From the entries, copy out every line in which the word "Preply" is found.

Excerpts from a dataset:
# # #

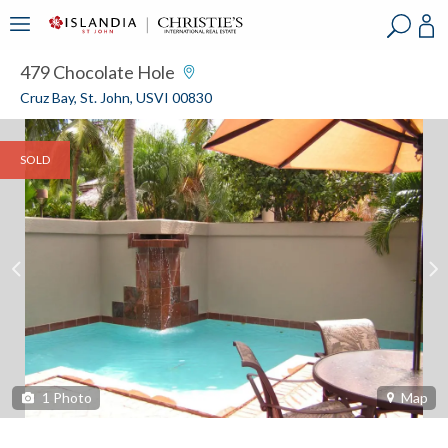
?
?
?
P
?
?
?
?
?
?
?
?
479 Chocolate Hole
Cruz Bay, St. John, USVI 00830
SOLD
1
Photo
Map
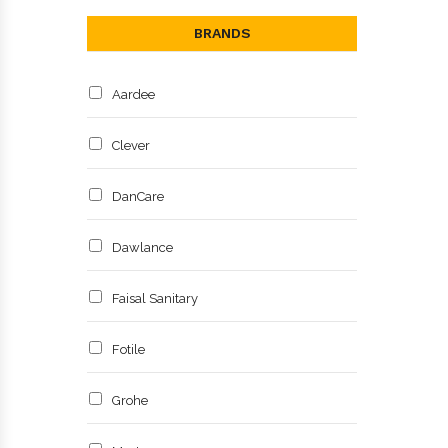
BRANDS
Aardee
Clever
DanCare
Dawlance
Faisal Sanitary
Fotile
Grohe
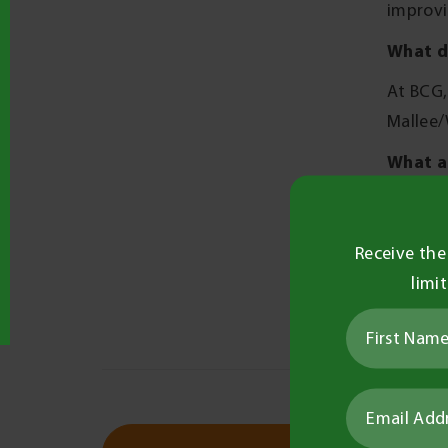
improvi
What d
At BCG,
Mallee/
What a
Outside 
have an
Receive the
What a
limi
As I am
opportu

# # #

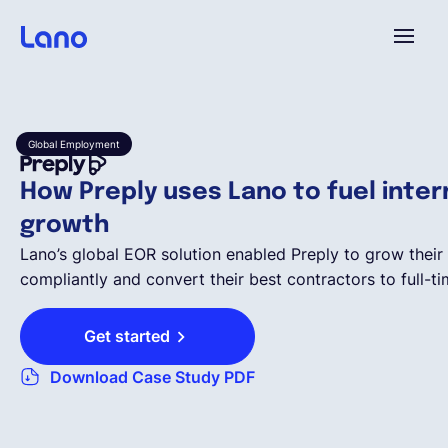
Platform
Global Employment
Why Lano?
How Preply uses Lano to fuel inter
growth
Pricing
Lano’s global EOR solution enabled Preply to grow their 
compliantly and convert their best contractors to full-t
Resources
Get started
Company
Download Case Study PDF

# # #

◆ **Expected output**:
How Preply uses Lano to fuel inter
Lano’s global EOR solution enabled Preply to grow their 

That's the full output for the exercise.